# Efficiently accessing columns of a matrix in C

I have a `Nx x Ny`

matrix `U`

stored as a one-dimensional array of length `Nx*Ny`

. In terms of application, each entry represents the solution value to some differential equation at the grid point `(x_i, y_j)`

, although I don't think that's important.

I am not very proficient in C, but I know that it is row-major, so to avoid too many cache misses, it is better to loop over the columns first:

```
#define U(i,j) U[j+Ny*i]
for (int i=0; i<Nx; ++i)
for (int j=0; j<Ny; ++j)
U(i,j) = i*j; // example operation
```

My algorithm requires me to do two different types of operations:

- For row
`i`

of`U`

, do some computation that outputs row`i`

of another array`F`

- For column
`j`

of`U`

, do some computation that outputs column`j`

of another array`G`

where `F`

and `G`

have the same length and "shape" as `U`

. The goal is a computational step like this:

```
#define U(i,j) U[j+Ny*i]
#define F(i,j) F[j+Ny*i]
#define G(i,j) G[j+Ny*i]
for (int i; i<Nx; ++i)
/* use U(i,:) to compute F(i,:); the : is just pseudocode short-hand to indicate an entire column or row */
for (int j; j<Ny; ++j)
/* use U(:,j) to compute G(:,j) */
for (int i=0; i<Nx; ++i)
for (int j=0; j<Ny; ++j)
U(i,j) += F(i,j) + G(i,j); // example computation
```

I am struggling a bit to see how to do this computation efficiently. The steps that operate on rows of `U`

seem fine, but then the operations on the columns of `U`

will be quite slow, and entering values into `G`

in a column-wise fashion will also be slow.

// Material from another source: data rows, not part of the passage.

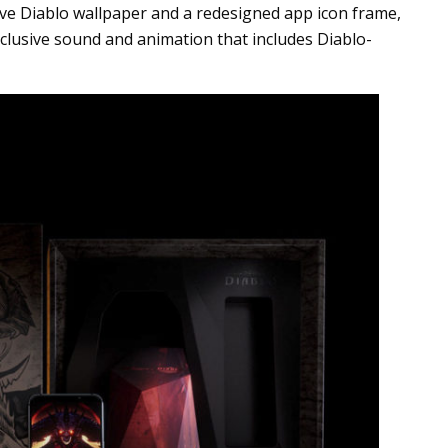
ive Diablo wallpaper and a redesigned app icon frame,
clusive sound and animation that includes Diablo-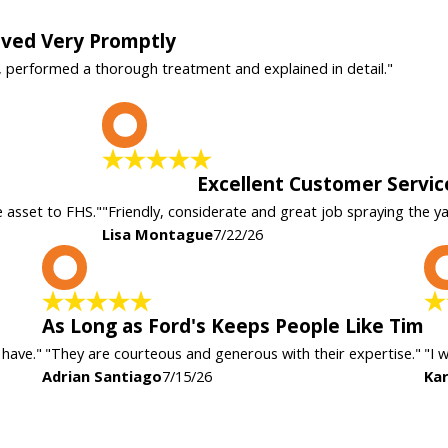
rived Very Promptly
, performed a thorough treatment and explained in detail."
L
Excellent Customer Servic
e asset to FHS."
"Friendly, considerate and great job spraying the y
Lisa Montague
7/22/26
A
As Long as Ford's Keeps People Like Tim
 have."
"They are courteous and generous with their expertise."
"I 
Adrian Santiago
7/15/26
Kar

One method I thought of would involve storing both `U`

and its transpose, that way operations on columns of `U`

can be done on rows of `UT`

. But I have to do the computational steps many thousands of times, and it seems like explicitly computing a transpose would be even slower. Likewise, I could assemble the transpose of `G`

so that I'm only ever entering values in a row-major fashion, but then in the step `U(i,j) += F(i,j) + G(j,i)`

, I am now having to get column-wise values of `G`

.

How should I deal with this situation in an efficient way?